Lee Chong Wei is a 2018 Malaysian epic biographical sports drama film directed by Teng Bee, about the inspirational story of national icon Lee Chong Wei (also features as a cameo appearances), who rose from sheer poverty to become the top badminton player in the world. The film is based on Lee's 2012 autobiography Dare to Be a Champion (which has been translated into English by Patty Tai Peck Sing). The film stars in the titular role 2 newcomers: 13-year-old Jake Eng and 22-year-old Tosh Chan, who were picked from more than 2,000 auditioned hopefuls.

Plot
The movie begins with a young boy asking Lee how to be as good of a shuttler as him after a badminton match. A flashback then brings Lee back to his tough upbringing and the story of how he overcame setbacks along the way. The film features a mix of real-life accounts and dramatic fiction, culminating in the 2006 Malaysia Open final where Lee miraculously saved 8 match points against great rival Lin Dan to win the title, one of the few and first occasions where Lee defeated Lin in their numerous encounters over the span of their decade-long rivalry.

Cast
Jake Eng as young Lee Chong Wei
Tosh Chan as adult Lee Chong Wei
Mark Lee as Lee Ah Chai, Lee Chong Wei's father
Yeo Yann Yann as Khor Kim Chooi, Lee Chong Wei's mother
Ashley Hua as Wong Mew Choo, Lee Chong Wei's teammate and love interest, later wife
Rosyam Nor as Misbun Sidek, Lee Chong Wei's national team coach
Freddie Wong as Teh Peng Huat, Lee Chong Wei's junior coach
Uriah See as Yang Kun Cheng, Lee Chong Wei's rival
 Sherie Merlis as Latifah Sidek, Misbun Sidek's wife
Bernard Hiew
Norman Pang
Wilson Tin
Jacky Kam
Agnes Lim as Lee Bee Kim, Lee Chong Wei's sister
Ling Tai Yong (aka Ling Big Yong) as Lee Chong Wei's brother and also a youtuber

Reception
The film received generally average reviews, but earned RM2 million in ticket sales in the first 4 days of release. It peaked at number 3 in the Malaysian cinema charts upon release, and fell to number 4 the following week.

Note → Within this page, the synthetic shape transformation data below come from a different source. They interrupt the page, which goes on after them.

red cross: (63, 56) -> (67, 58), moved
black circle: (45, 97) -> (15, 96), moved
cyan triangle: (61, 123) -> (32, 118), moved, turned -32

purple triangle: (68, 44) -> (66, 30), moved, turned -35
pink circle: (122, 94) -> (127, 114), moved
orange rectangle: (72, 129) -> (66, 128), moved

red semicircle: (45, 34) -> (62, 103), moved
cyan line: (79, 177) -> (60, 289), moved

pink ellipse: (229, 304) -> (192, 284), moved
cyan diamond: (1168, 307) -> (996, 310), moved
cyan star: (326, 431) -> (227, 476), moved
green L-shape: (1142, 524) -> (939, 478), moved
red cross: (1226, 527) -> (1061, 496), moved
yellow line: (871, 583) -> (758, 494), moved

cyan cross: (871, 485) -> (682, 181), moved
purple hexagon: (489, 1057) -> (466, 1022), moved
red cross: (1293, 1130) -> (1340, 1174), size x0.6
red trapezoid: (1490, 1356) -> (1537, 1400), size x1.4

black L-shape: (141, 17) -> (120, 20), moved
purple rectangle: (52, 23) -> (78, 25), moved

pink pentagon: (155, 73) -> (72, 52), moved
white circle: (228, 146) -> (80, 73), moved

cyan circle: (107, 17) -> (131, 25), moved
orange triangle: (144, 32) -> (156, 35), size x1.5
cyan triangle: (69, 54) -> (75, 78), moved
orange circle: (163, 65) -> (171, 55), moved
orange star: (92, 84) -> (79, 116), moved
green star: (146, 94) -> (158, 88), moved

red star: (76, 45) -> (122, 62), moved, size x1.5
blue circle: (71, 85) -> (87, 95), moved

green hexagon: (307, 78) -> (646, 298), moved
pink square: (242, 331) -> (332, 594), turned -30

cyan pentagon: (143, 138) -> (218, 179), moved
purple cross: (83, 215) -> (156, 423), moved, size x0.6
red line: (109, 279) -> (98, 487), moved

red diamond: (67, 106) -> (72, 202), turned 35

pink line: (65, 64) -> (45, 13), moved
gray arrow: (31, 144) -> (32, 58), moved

Although the movie was supposed to be released throughout Asia, it failed to make a splash in neighbouring Singapore, garnering only S$10,000 in ticket sales upon release and a total of under S$75,000 after a 4-day run. Nevertheless, it peaked at number 6 in Singapore and maintained in the weekly top 10 charts for 4 consecutive weeks. 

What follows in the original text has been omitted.